Other significant details that could be disclosed tonight include the water delivery piping route and a plan to return the water to the lake.

The multi-state agreement governing such diversions says the return be made as close as possible to the source; Waukesha's application designates the return route down Wauwatosa's Underwood Creek and into the Menomonee River in Milwaukee, but that plan was based on the City of Milwaukee as the water's source and may not meet the agreement's return criteria.

The application is still being reviewed by Wisconsin's DNR; the agency has yet to release a proposed Environmental Impact Statement or schedule it for hearings as part of its review. It is up to the DNR to decide if and when to send the application to the other Great Lakes states for approvals that must be unanimous.

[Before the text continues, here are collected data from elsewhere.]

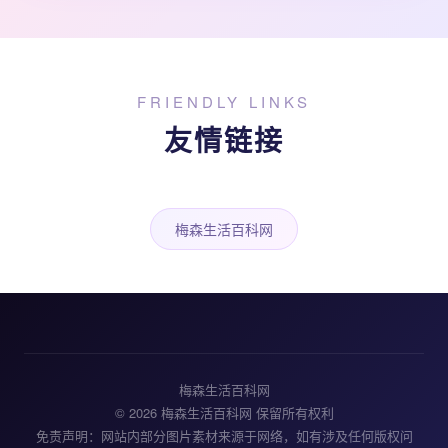
FRIENDLY LINKS
友情链接
梅森生活百科网
梅森生活百科网
© 2026 梅森生活百科网 保留所有权利
免责声明：网站内部分图片素材来源于网络，如有涉及任何版权问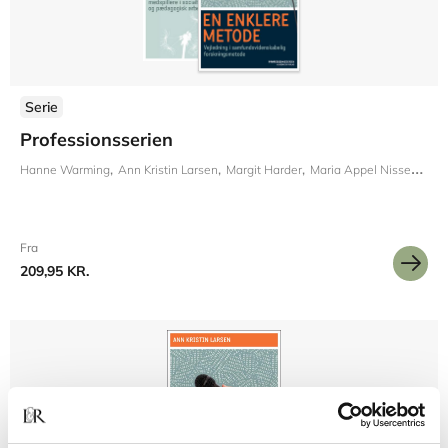
Serie
Professionsserien
Hanne Warming
Ann Kristin Larsen
Margit Harder
Maria Appel Nissen
Emil
Fra
209,95 KR.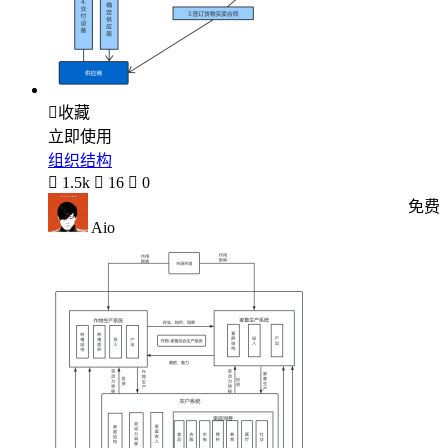

收藏
立即使用
组织结构

1.5k

16

0
免费
Aio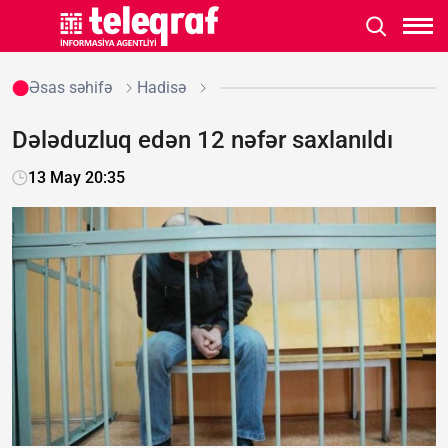
Əsas səhifə
Hadisə
Dələduzluq edən 12 nəfər saxlanıldı
13 May 20:35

No one knows what the final cost will be by mid-2018, when Waukesha must provide its customers a new water supply.

Some big projects come in at or under budget, like the Marquette Interchange, around $800 million.

And some big construction plans don't: What became known as Miller Park to replace County Stadium was talked about as a $120 million project, then a $250 million project per Tommy Thompson, before it escalated to $414 million. 

And just this weekend we learned that We Energies' Oak Creek power plant has come in $178 million over budget, and it's not clear who will absorb those costs.